[Collected data]
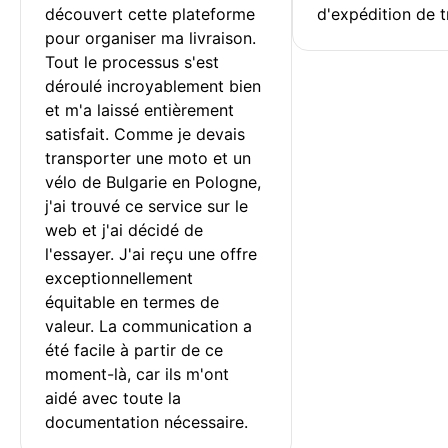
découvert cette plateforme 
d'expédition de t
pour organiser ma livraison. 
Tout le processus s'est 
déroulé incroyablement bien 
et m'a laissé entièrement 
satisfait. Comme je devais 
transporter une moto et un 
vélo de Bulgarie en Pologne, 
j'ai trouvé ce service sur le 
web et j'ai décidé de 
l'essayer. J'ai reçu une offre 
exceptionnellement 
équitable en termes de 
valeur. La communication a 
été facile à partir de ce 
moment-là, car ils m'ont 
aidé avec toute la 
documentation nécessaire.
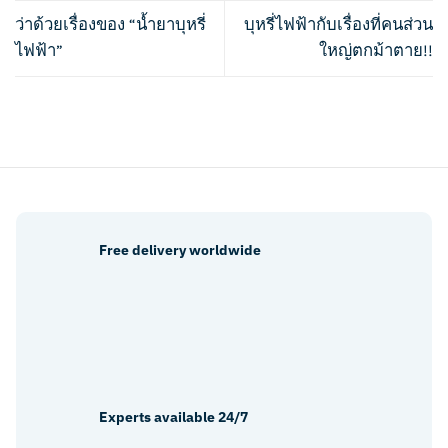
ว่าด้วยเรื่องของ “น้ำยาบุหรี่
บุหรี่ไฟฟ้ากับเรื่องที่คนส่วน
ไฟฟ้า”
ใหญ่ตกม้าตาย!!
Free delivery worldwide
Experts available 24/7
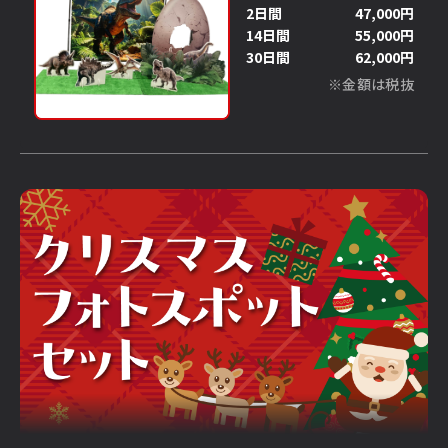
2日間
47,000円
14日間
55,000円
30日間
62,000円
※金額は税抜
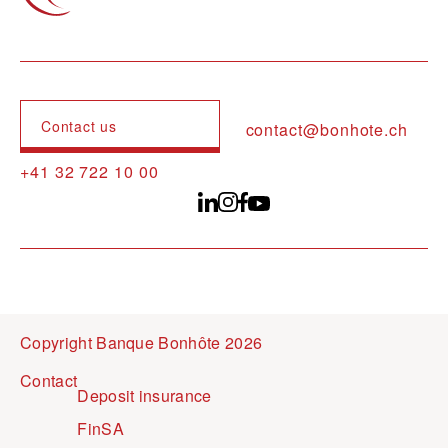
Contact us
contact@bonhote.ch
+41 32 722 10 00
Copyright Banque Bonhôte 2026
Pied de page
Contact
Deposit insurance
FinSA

==

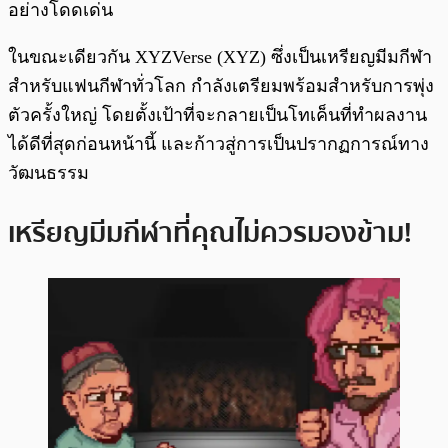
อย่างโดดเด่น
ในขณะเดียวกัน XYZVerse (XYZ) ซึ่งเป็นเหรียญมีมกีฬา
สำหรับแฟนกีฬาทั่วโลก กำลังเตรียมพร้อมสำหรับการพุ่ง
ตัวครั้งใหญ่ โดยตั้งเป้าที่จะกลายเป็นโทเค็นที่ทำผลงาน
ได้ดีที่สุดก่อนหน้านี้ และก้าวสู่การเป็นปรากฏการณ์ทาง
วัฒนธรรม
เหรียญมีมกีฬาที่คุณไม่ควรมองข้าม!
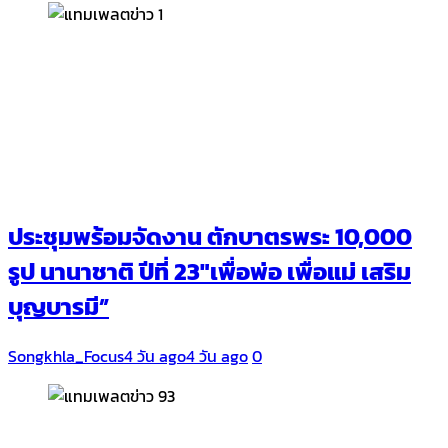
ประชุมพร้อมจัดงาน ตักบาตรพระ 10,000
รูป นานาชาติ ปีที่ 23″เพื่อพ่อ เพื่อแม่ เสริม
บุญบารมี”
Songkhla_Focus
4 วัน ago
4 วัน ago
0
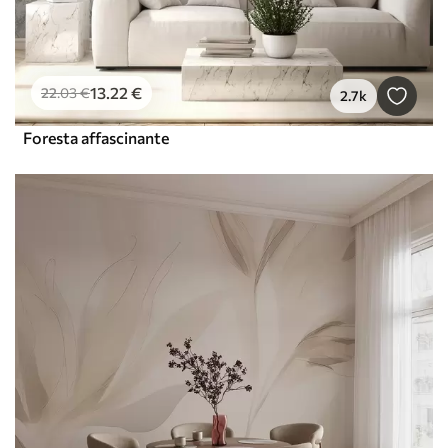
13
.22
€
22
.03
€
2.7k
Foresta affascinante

#### What the exercise asks:
Copy range, inclusive: the line holding "découvert cette plateforme" to the line holding "exceptionnellement". Reproduce exactly those lines of the records above and no others.

#### Task result:
découvert cette plateforme 
d'expédition de t
pour organiser ma livraison. 
Tout le processus s'est 
déroulé incroyablement bien 
et m'a laissé entièrement 
satisfait. Comme je devais 
transporter une moto et un 
vélo de Bulgarie en Pologne, 
j'ai trouvé ce service sur le 
web et j'ai décidé de 
l'essayer. J'ai reçu une offre 
exceptionnellement 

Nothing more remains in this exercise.